Надежды гитлеровцев на восстановление промышленного потенциала Донбасса с каждым днем рушились, и за это несла ответственность не только Донецкая дирекция шахт и рудников, штаб тыла «Ост» генерал– лейтенанта Штапфа, хозяйственная инспекция группы армий «Юг» генерал-лейтенанта Штилер фон Гайден– камфа, но и гестапо, полевая тайная полиция и все зондеркоманды, айнзатцкоманды и айнзатцгруппы СД.
Все попытки гитлеровцев наладить работу шахт и заводов в Донбассе терпели крах. Достаточно сказать, что в феврале 1943 года уровень добычи угля в Донбассе составил в месяц всего лишь 156–160 тысяч тонн, в то время как до оккупации шахтеры одной Сталинской области это же количество угля добывали ежедневно. Со всего Донбасса оккупанты смогли получить только 1,5 процента довоенной добычи угля.
Главное командование сухопутных войск Германии отдало распоряжение всем командующим группами армий о выделении рабочей силы для угольной промышленности. Фюрер разрешил даже демобилизовать из вооруженных сил, находящихся на восточном фронте, шахтеров и инженеров горной промышленности, но и это ничего не дало.

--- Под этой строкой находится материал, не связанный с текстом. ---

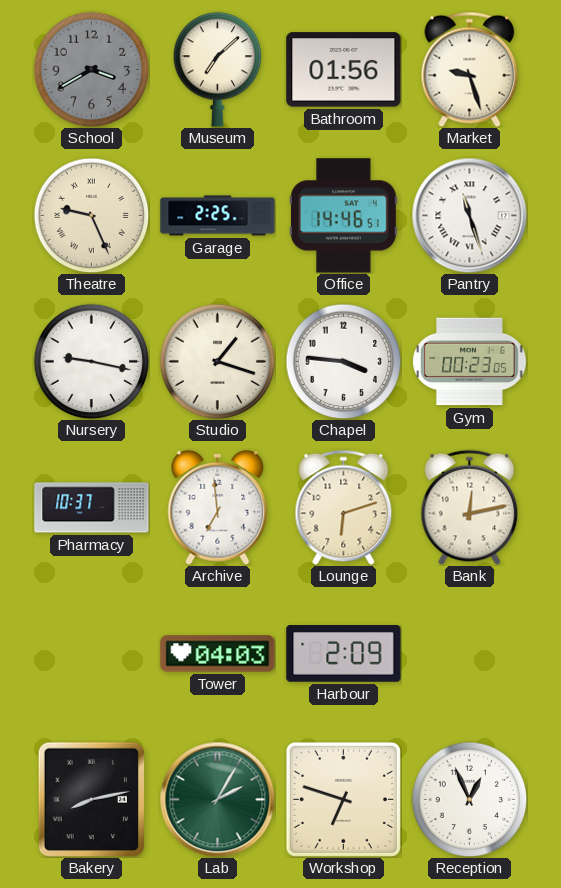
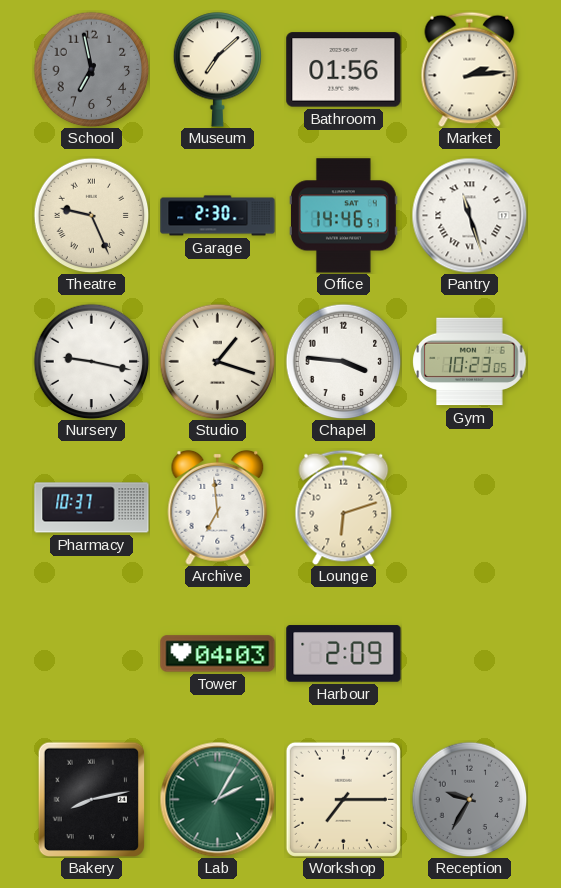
School: 3:40 -> 6:58
Market: 9:27 -> 2:14
Garage: 2:25 -> 2:30
Gym: 00:23 -> 10:23
Bank: 12:13 -> none
Workshop: 6:48 -> 7:15
Reception: 12:56 -> 9:35
Reception dial: white -> grey
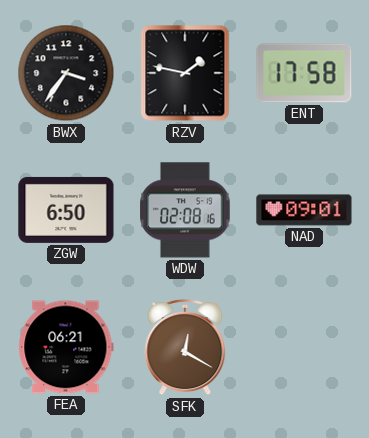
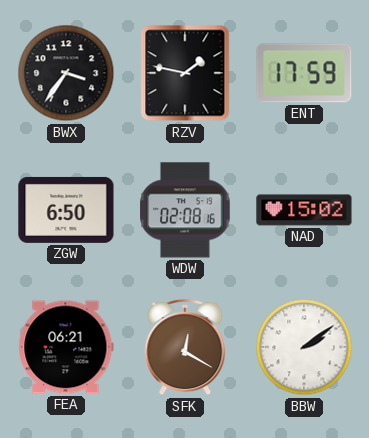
ENT: 17:58 -> 17:59
NAD: 09:01 -> 15:02
BBW: none -> 2:09
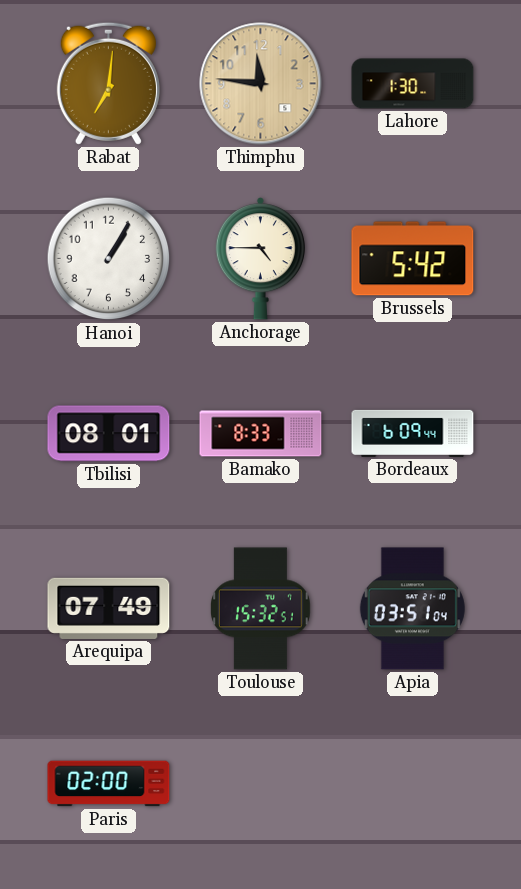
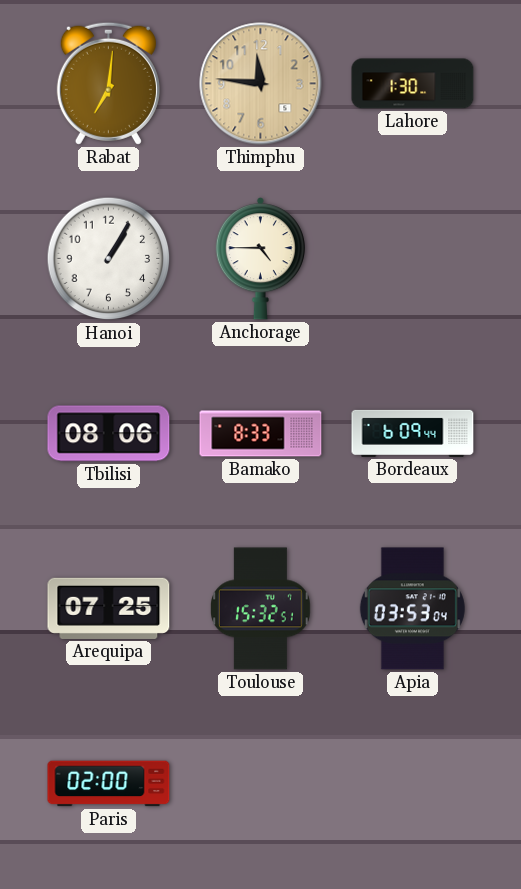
Brussels: 5:42 -> none
Tbilisi: 08:01 -> 08:06
Arequipa: 07:49 -> 07:25
Apia: 03:51 -> 03:53
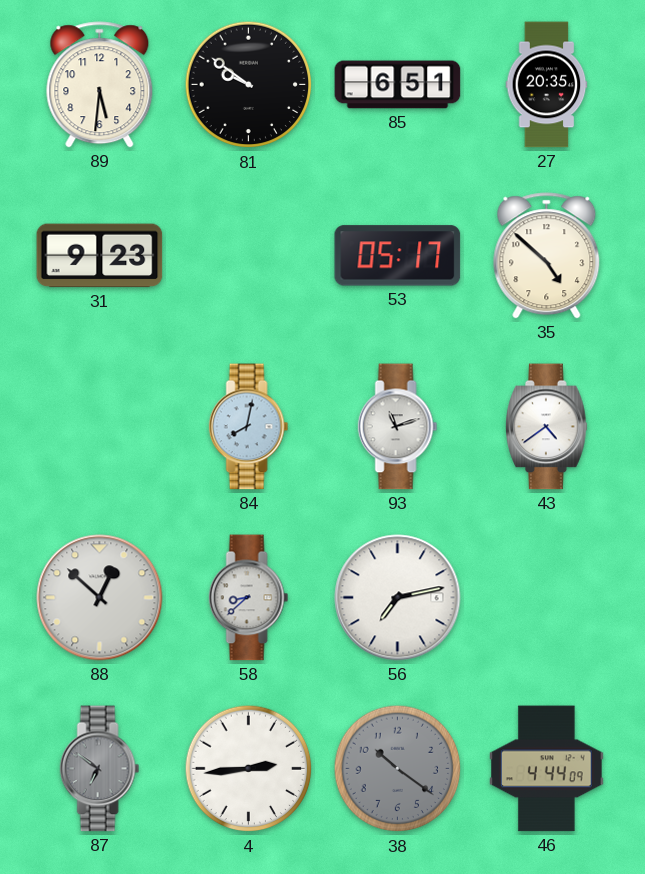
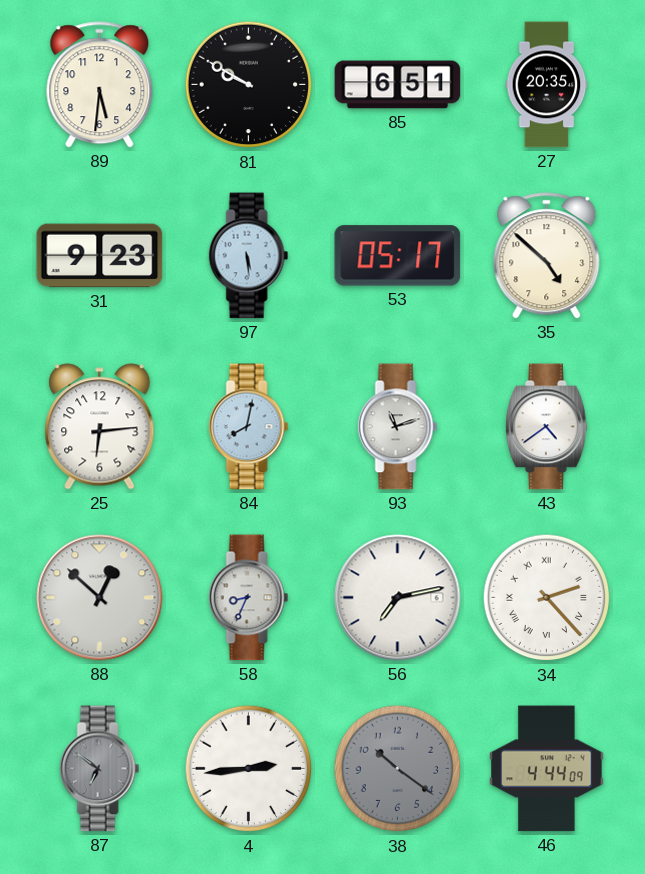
81: 9:51 -> 9:50
97: none -> 5:29
25: none -> 6:14
58: 8:38 -> 8:34
34: none -> 2:23
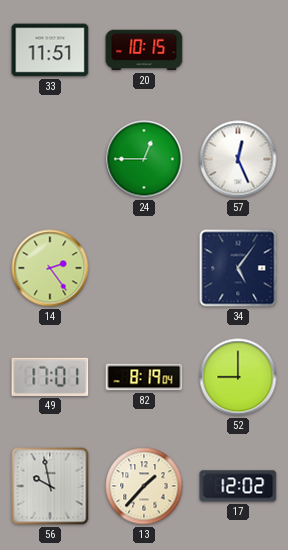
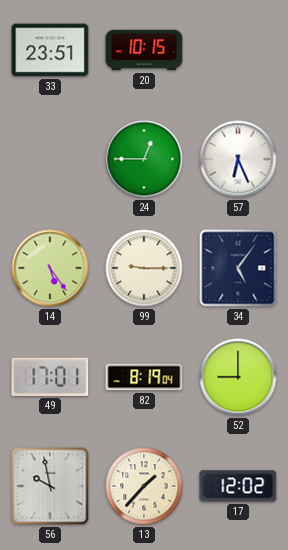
33: 11:51 -> 23:51
57: 12:26 -> 6:26
14: 2:24 -> 5:24
99: none -> 9:15
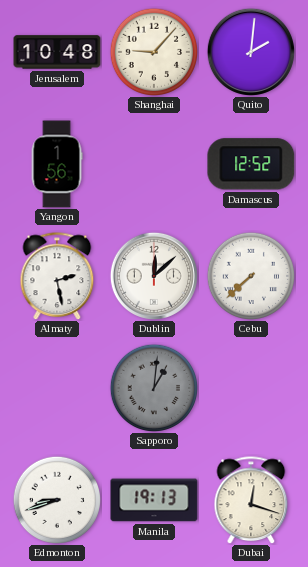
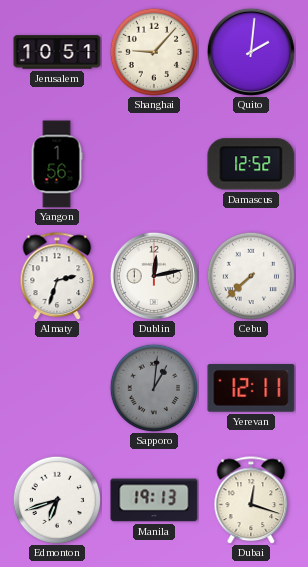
Jerusalem: 10:48 -> 10:51
Almaty: 2:28 -> 2:33
Dublin: 12:08 -> 12:13
Yerevan: none -> 12:11
Edmonton: 8:42 -> 6:42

– Ты веришь, Ганс, все эти дни мне никак не удается понаблюдать, – продолжал расстроенный Краузе, – когда этот химик Плоцке исчезнет на нужное время.
На следующий день события развернулись неожиданно для Андрея и его друзей. Примчался Краузе и сообщил, что доктор Плоцке вечером отбывает в Житомир, где, по всей видимости, будет докладывать о своей работе рейхсфюреру Генриху Гиммлеру. Андрей, услышав это, спросил недоверчиво:
– Чепуха! Рейхсфюрер в Житомире? Что ему там делать, Гельмут? – махнул рукой.
Гестаповец доверительно и совсем тихо сообщил:
– В районе Житомира – ставка рейхсфюрера. И знаешь почему? Чтобы быть поближе к Виннице.
– А почему к Виннице? – удивленно спросил Андрей, не глядя на Краузе.
– Там есть нечто, связанное со ставкой фюрера, Ганс, – допил свой стакан Краузе и встал. – Так вот, готовься, я приеду за тобой к ночи.
Андрею было над чем подумать. Сведения, полученные от гестаповца, были чрезвычайной важности. И он тут же зашифровал донесение, отправил его радисту, приказав передать немедленно.
Поздно вечером примчался Краузе и сообщил, что он лично проводил Плоцке на аэродром, тот самолетом отправился в Житомир. Решили немедленно начинать задуманную операцию.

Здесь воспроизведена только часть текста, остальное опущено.